• **Activity**
Every line of the entries below that mentions "direkt" is to be copied out.

• **Extracted data**
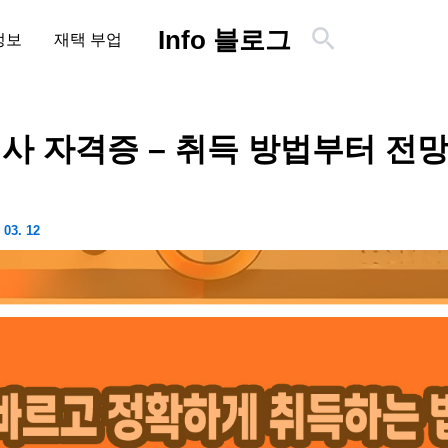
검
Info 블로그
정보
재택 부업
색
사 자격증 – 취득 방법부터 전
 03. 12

---

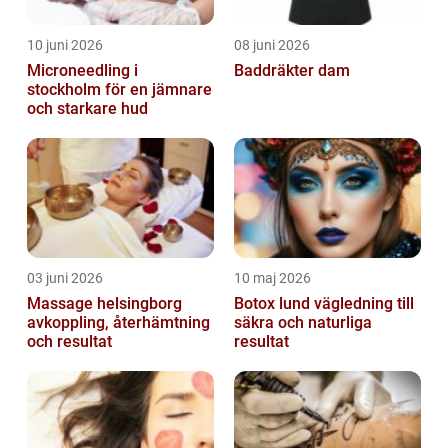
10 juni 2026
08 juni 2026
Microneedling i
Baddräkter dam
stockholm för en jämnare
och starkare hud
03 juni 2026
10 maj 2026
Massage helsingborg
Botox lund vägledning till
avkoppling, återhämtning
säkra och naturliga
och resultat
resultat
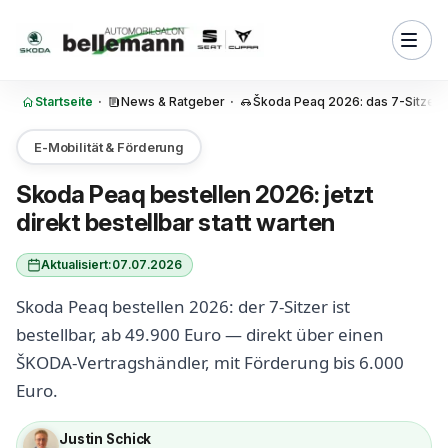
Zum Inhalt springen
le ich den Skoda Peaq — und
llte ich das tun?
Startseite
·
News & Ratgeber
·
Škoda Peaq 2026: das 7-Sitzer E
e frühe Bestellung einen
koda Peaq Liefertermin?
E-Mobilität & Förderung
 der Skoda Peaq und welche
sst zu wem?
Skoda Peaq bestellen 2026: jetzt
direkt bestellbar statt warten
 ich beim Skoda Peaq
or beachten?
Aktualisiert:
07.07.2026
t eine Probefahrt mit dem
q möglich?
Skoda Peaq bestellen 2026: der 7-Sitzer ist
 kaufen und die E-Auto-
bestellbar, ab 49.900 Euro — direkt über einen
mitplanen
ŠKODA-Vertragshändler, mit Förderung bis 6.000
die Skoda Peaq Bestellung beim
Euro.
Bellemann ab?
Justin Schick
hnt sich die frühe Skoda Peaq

• **Exercise solution**
direkt bestellbar statt warten
bestellbar, ab 49.900 Euro — direkt über einen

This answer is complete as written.